To those that don’t know me “Natural Born Killers (The Series)” sounds like a very strange choice for a SQL Server blog title and to be fair it is. Those who do know me, will know that I have been presenting a session this year titled “Natural Born Killers, performance issues to avoid” around the UK. The “Series” element of the title is there because I have decided to serialise the session for the benefit of those who have been unable to see it thus far.
The plan is to release one topic from the presentation each day of SQL Relay 2013. Today is the third day of SQL Relay, this leg is being held in Birmingham. If you have registered for the Birmingham, Norwich or Cardiff events you will be able to see this presentation live, so you might want to read this after the event as a reminder of everything that was covered.
I’ve written a couple of presentations that revolve around film titles, so I’m going to throw another film title at you now; “The good, the bad and the ugly”.
This really does sum up how I feel about Scalar UDF’s, so let’s break down the film title into its three parts so I can explain further.
To be honest it’s a struggle to find something good about these “things”. If I absolutely had to pick something it would be that it promotes the idea of re-usable code and that’s something we were all taught at some point as being a good thing. So there you go, that’s something good about them.
I fear I may have tipped my hand here and already presented a very biased view, but let’s stick with it, it’s a free world and you always have the right to disagree. If you do I’d love to hear your thoughts in the comments section.
In the original recording of this session that I did for Quest Software (under the title Learn expert tips for improving your SQL Server Performance) I covered 10 tips including RBAR vs Set based. RBAR is a term coined by Jeff Moden for when SQL Server iterates through a result set Row By Agonising Row. As it turns out Scalar UDF’s adhere to the RBAR way of doing things, that’s right a Scalar UDF runs once per record in the resultset which is definitely not great for performance.
In my opinion these things are really ugly, but don’t take just my word for it, there are other who think this way too. In fact I have a couple of demo’s lined up for you that prove that query plans and SET STATISTICS IO do too as they miss out key information from queries that use scalar UDF’s. So let’s tale a look…

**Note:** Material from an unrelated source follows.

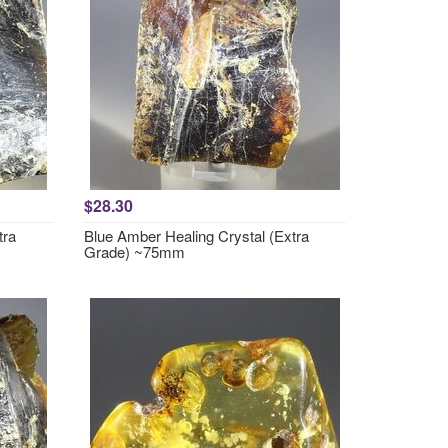
$28.30
tra
Blue Amber Healing Crystal (Extra
Grade) ~75mm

Taking a peek under the covers
For this demonstration we’re going to need the database that I provided the code for on Tuesday.

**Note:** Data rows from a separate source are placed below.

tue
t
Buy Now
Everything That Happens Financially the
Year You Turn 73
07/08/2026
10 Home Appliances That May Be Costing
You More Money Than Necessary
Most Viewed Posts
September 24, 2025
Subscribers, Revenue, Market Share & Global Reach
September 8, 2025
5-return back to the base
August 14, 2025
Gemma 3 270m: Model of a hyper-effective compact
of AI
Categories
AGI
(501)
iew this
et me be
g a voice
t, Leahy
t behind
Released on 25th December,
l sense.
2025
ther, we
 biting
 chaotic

What we’re going to do is to create a little Scalar Function. The function itself is immaterial in this example we really just need to create one in order to see how it performs. Before creating the function however we should take a quick look at the query we are going to be using inside it. If you could turn on “Include Actual Execution Plan” on now that would be really helpful. We’re also going to be utilising the IO statistics from turning on SET STATISTICS IO, I recently wrote a post about this feature here which talks about how you can use it to help benchmark performance.
Please note in this script I do flush the plan cache, so do not run this on a production server or you will not be popular!

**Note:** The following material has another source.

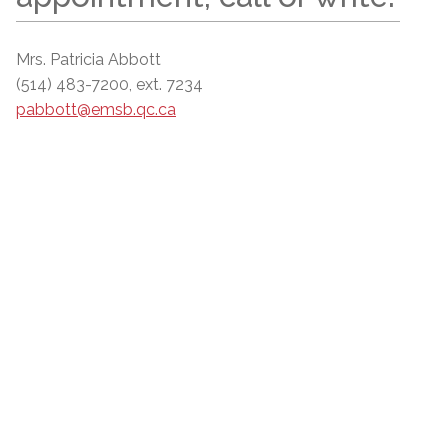
Mrs. Patricia Abbott
(514) 483-7200, ext. 7234
pabbott@emsb.qc.ca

Use TableDesign_Bad; GO --Flush the procedure cache for your database DECLARE @intDBID INTEGER SET @intDBID = ( SELECT dbid FROM master.dbo.sysdatabases WHERE name = 'TableDesign_Bad' ) DBCC FLUSHPROCINDB (@intDBID) GO SET STATISTICS IO ON; /* Show statistics IO for the following query */ SELECT AVG( CAST(RubbishBoolean AS INT) ) FROM dbo.SmallRubbishDataTypes t1 CROSS JOIN sys.tables st WHERE t1.RubbishID LIKE '%0%'; GO
Let’s take a look at the output from SET STATISTICS IO first, as you can see from the image below there were 4 objects involved in the query. For the purposes of this example let’s ignore the system object and keep a mental note of the 292 logical reads performed against the SmallRubbishDataTypes table:
This is what the actual execution plan looks like for our statement:
As I mentioned before, this is just an example, we’re not going to tune this query I just wanted you to see the shape of the physical plan so you understand what is happening when the function runs and runs and runs and runs…
If you’re playing along at home, here’s the code to run to create the function:
CREATE FUNCTION dbo.fn_RandomFunc (@ID UNIQUEIDENTIFIER) RETURNS INT AS BEGIN DECLARE @RetVar INT SELECT @RetVar = AVG( CAST(RubbishBoolean AS INT) ) FROM dbo.SmallRubbishDataTypes t1 CROSS JOIN sys.tables st WHERE t1.RubbishID LIKE '%0%'; RETURN @RetVar END; GO
Earlier in this post I stated that these Scalar User Defined Functions were “bad” and “ugly”. Time to put my money where my mouth (or keyboard) is and prove it. To do this we need to create a base statement that we’re going to compare the function against and it just so happens that I have one. So the next script will have our base statement and will then be followed by exactly the same statement, but adding in the Scalar UDF. Remember to have SET STATISTICS IO on and show actual execution plans!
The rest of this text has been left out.